As companies realize the benefits of big data on their research & development, marketing, sales, branding, and revenue growth, they will increasingly have to reckon with its risks. Utilizing and monetizing big data raises enormous legal questions and potential liabilities. The most salient of these legal issues, at least in the near term, revolve around privacy, regulatory compliance, and duty to intervene.

When companies analyze extremely large pools of data, they often attempt to protect the privacy of individuals through “anonymization,” the process of removing or replacing individual identifying information from a communication or record. Communications and records can be made complete anonymous by removing all identifiers or made pseudonymous by assigning each individual replacement identifiers, like a 10-digit code.

Of course, stories of incomplete or ineffective anonymization are rife. In one of the most infamous incidents, the Massachusetts Group Insurance Commission released “anonymized” data on state employees’ hospital visits in the mid-1990’s as part of a study. In order to prove the existing limitations of anonymization, then-graduate student, Latanya Sweeny, publicly identified Governor William Weld without difficulty. Continuing her work on this topic, Sweeney showed in 2000 that 87 percent of all Americans could be identified using only three data points: birthdate, gender, and zip code. 

In August 2006, AOL released three months of search queries by 650,000 of its users to the public, with the hope that this data would be useful for academic research. Despite AOL’s efforts to anonymize the data, many of the users could be identified based solely on the pattern and substance of their searches. This anonymization failure was widely reported by the media and sparked significant public backlash. In 2011, users of AOL’s website brought a class action suit against the Internet giant for disclosing search queries to the public. The action was settled on May 24, 2013, to the tune of nearly $6 million, along with a stipulation that AOL maintain policies and procedures to prevent future privacy leaks.

Similarly, in October 2006, Netflix released an “anonymized” database of 100 million movie ratings and offered $1 million to the first team who could use that data to “significantly improve” Netflix’s recommendation algorithm. Using publicly available user ratings in the Internet Movie Database (IMDb) for fifty Netflix members, researchers were easily able to identify to a statistical near-certainty two users in the Netflix database.

Although class actions based on data breaches and ineffective anonymization are exorbitantly expensive to pursue, litigation of this type will continue to mount. Companies should exercise the utmost caution when utilizing seemingly anonymized data or they might find themselves facing significant legal troubles.

One of the biggest challenges today for companies working with big data is that the regulatory regime is in a state of tremendous flux. Lawmakers and agency officials are trying to regulate technologies that are themselves changing on a daily basis, and they are trying to satisfy competing demands for privacy protection and commercial freedom. As the laws and regulations within the United States evolve, companies must be extremely attentive.  

And the domestic legal landscape is just one of many relevant jurisdictions. Every country has its own patchwork of laws and regulations that concern data and privacy. Keeping track of all of these laws in real time is nearly impossible. Merely keeping track of where the data resides is a job in and of itself. As data warehouses manage their load balance, they can, without users’ knowledge, shift data from one data center to another. Those data centers may be located in completely different parts of the world and each governed by a different regulatory scheme.

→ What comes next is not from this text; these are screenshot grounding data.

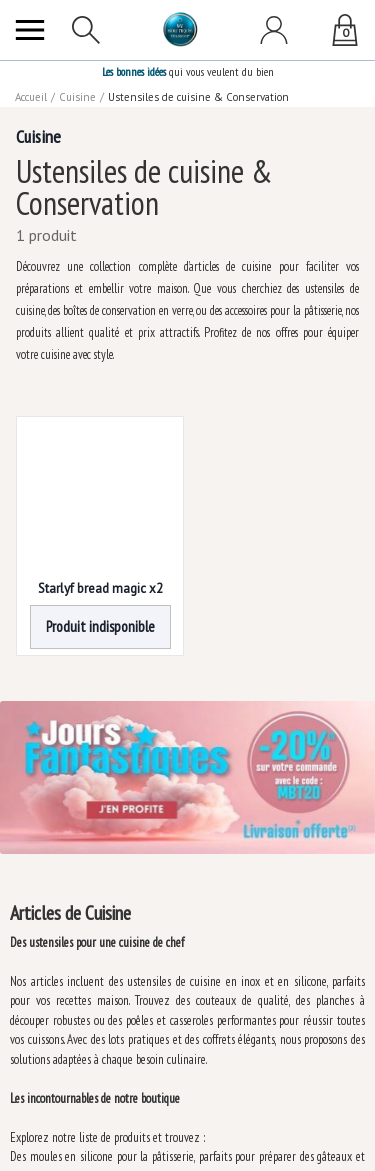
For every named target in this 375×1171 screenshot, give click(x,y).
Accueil (31, 97)
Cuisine (77, 97)
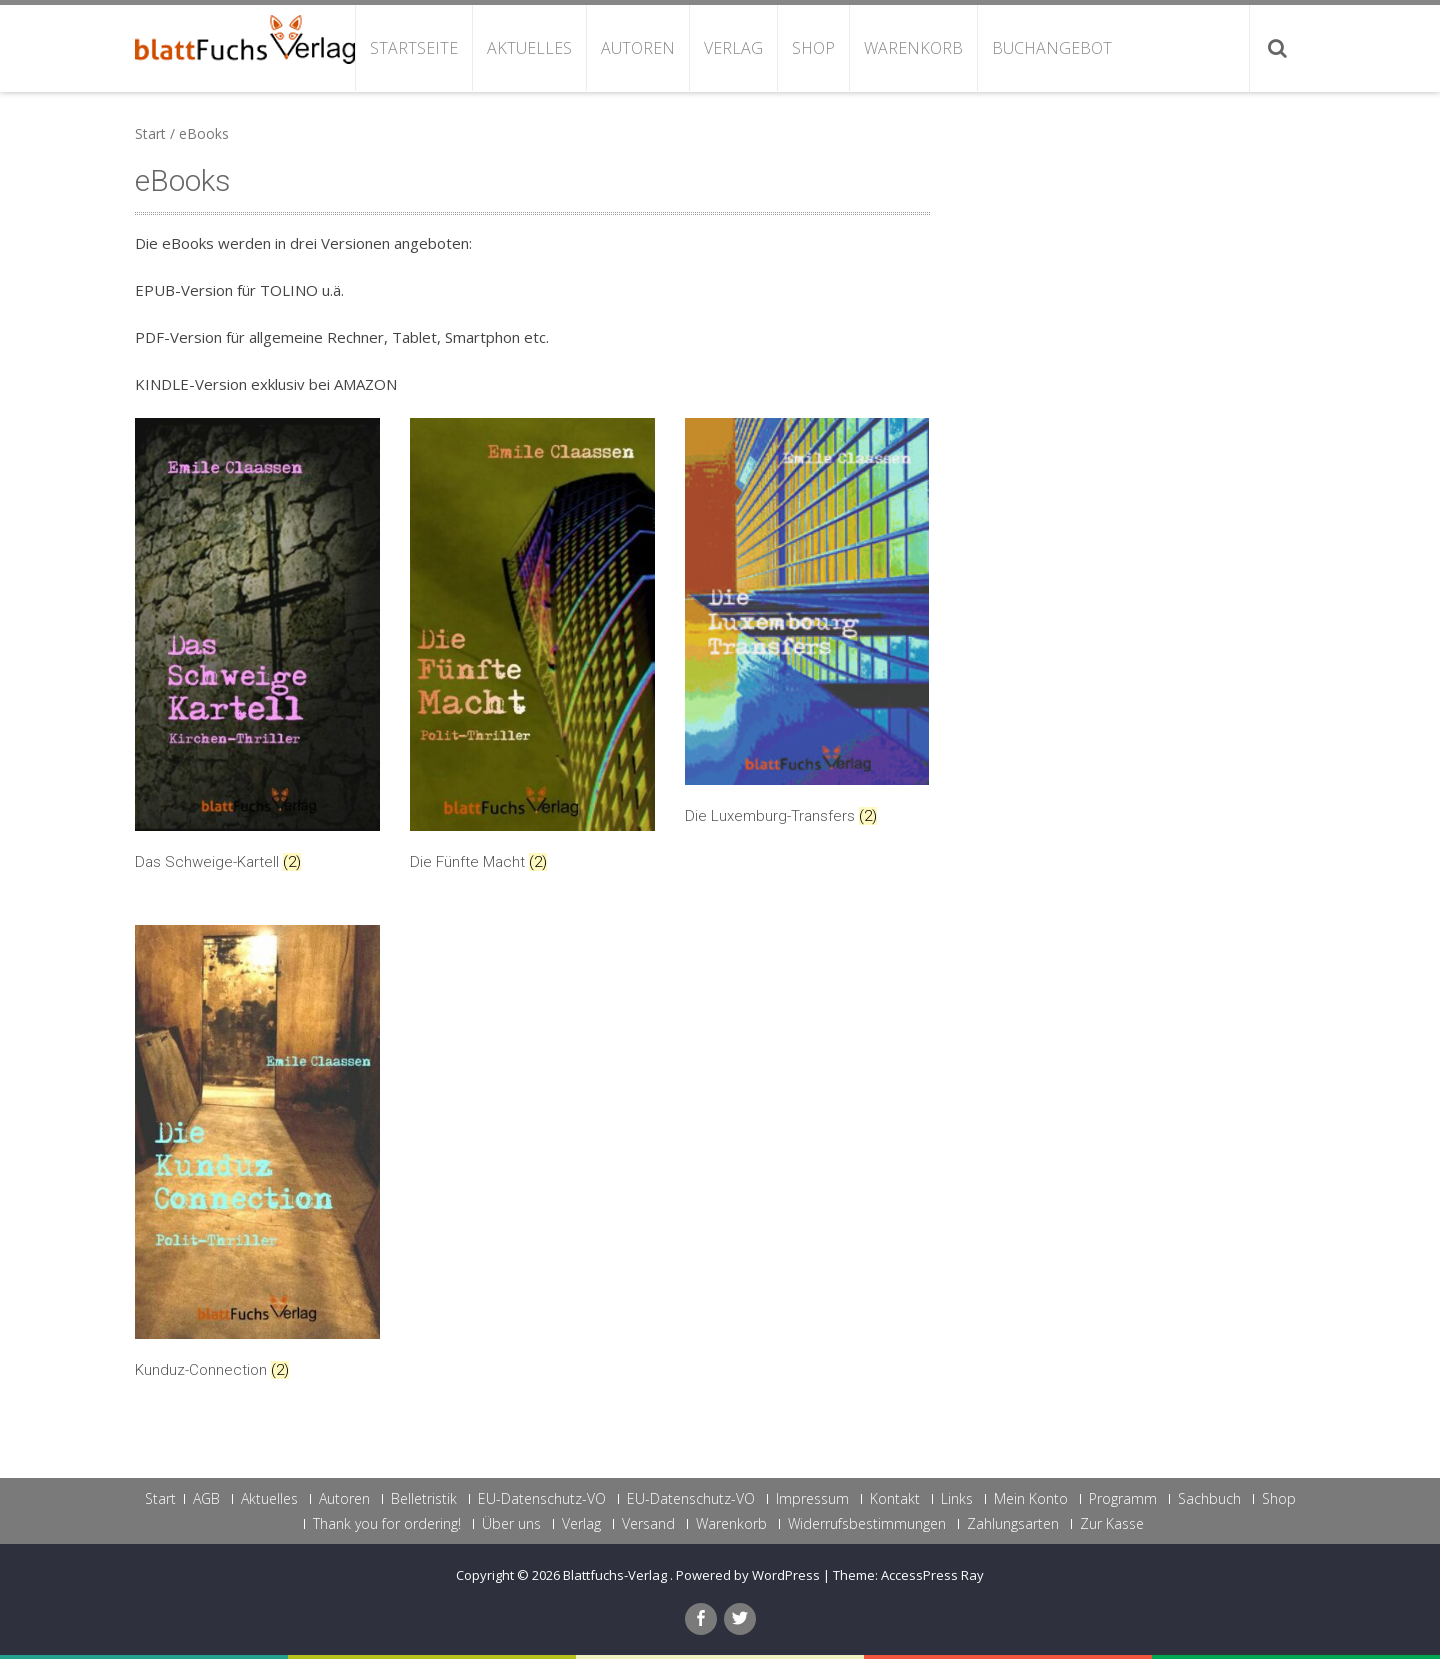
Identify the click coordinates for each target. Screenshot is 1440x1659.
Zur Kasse (1112, 1524)
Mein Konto (1031, 1499)
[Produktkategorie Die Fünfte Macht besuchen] (532, 649)
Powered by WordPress (748, 1575)
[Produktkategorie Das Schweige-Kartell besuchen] (257, 649)
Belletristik (424, 1499)
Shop (813, 48)
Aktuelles (529, 48)
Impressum (812, 1499)
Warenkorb (913, 48)
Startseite (414, 48)
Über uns (511, 1524)
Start (150, 133)
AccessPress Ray (932, 1575)
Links (957, 1499)
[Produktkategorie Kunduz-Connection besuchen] (257, 1156)
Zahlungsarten (1013, 1524)
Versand (648, 1524)
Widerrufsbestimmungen (867, 1524)
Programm (1123, 1499)
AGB (206, 1499)
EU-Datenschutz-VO (542, 1499)
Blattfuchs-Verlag (616, 1575)
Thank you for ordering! (387, 1524)
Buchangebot (1052, 48)
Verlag (733, 48)
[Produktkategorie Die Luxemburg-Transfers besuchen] (807, 626)
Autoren (638, 48)
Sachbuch (1209, 1499)
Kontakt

The difficulty of tracking data, managing data, and protecting privacy in an international economy will only intensify over the coming years. As the Internet grows and more people have access to mobile devices and broadband frequencies, data proliferation will increase. Workers and data will be utterly globalized. Governments will try to keep pace, and laws and regulations will abound. These issues will not be the province of privacy lawyers alone. Litigators in general will need to understand how to advise clients about privacy and data protection, how to access data that resides on foreign soil, and what rights they have to use “foreign” data in U.S.-based litigation.

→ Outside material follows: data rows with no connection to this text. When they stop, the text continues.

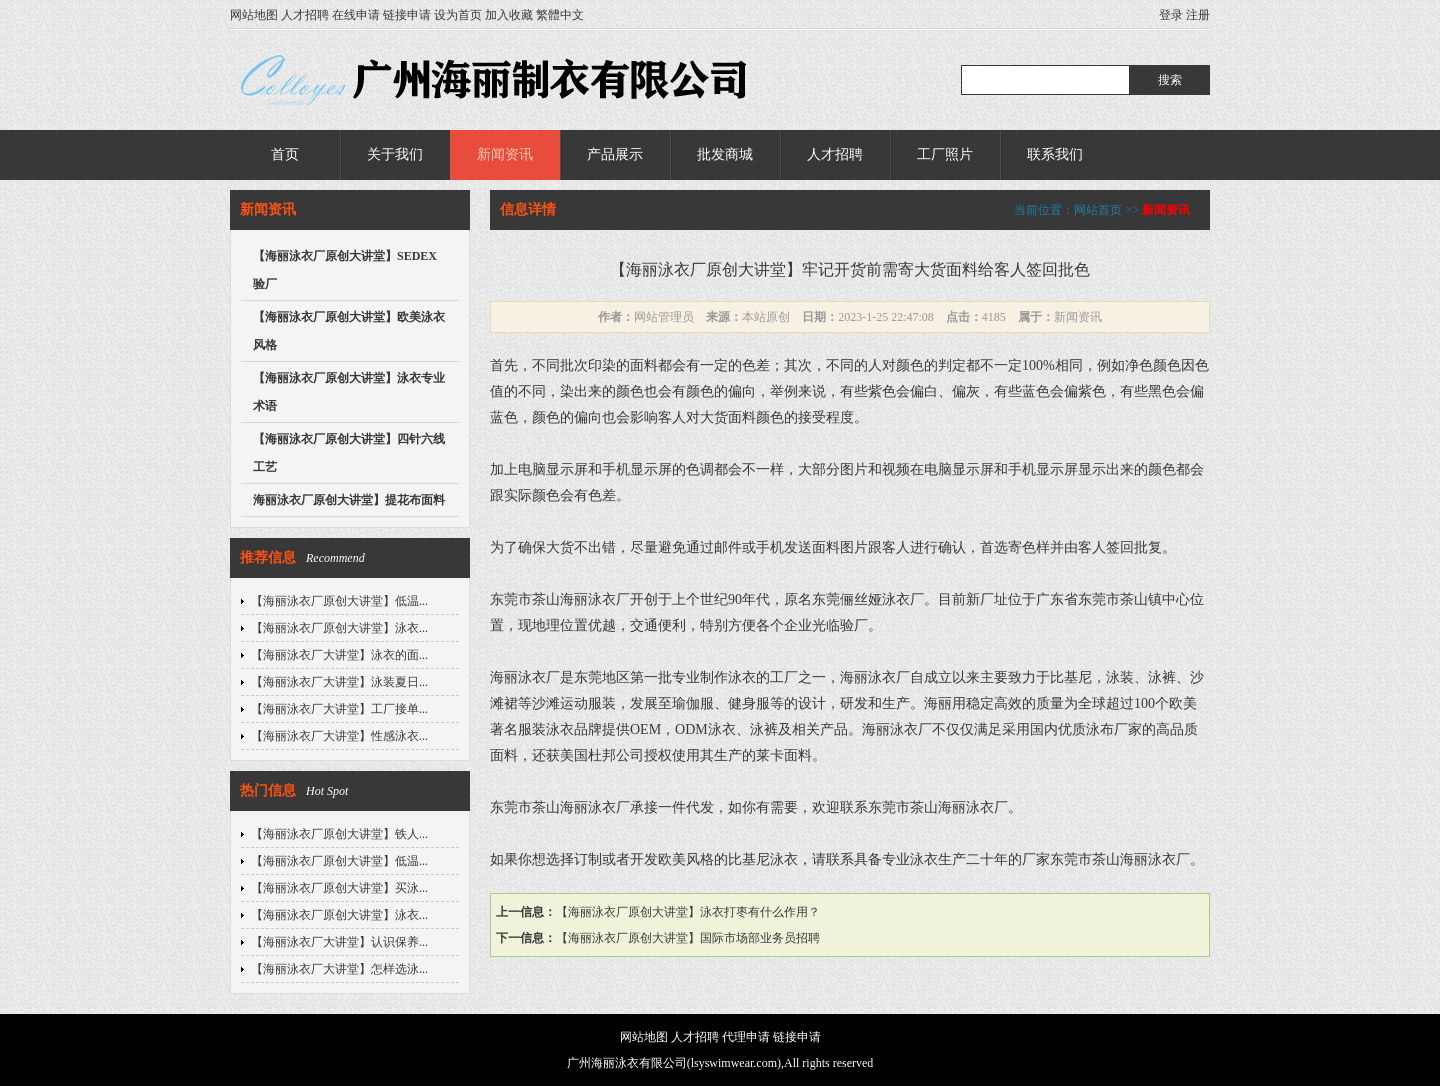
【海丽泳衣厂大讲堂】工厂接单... (339, 709)
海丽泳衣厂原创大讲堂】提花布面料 (349, 500)
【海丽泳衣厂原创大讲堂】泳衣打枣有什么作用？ (688, 912)
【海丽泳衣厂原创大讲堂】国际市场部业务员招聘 (688, 938)
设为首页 (458, 15)
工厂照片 (945, 154)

Another very interesting, although nascent, legal question for corporate users of big data is whether the predictive capabilities of big data analytics impose greater duties to identify risks and intervene before incidents occur. In other words, if companies use big data analytics to look at historical data to predict where problems, accidents, or financial irregularities are likely to arise, do they have a greater duty to act to prevent problems before they cause injury? If so, how will big-data applications be used to prove that notice existed and that the company should have acted sooner? And if big data applications do not analyze the data correctly, are these providers liable for failing to identify the potential for injuries or unfortunate events?

Many of the questions raised here cannot be answered right now. And big data will undoubtedly give rise to other as-yet-unforeseen legal challenges over the next decade. It is important, however, for lawyers to be thinking about these issues and preparing clients for the legal realities of commerce in a big-data driven world.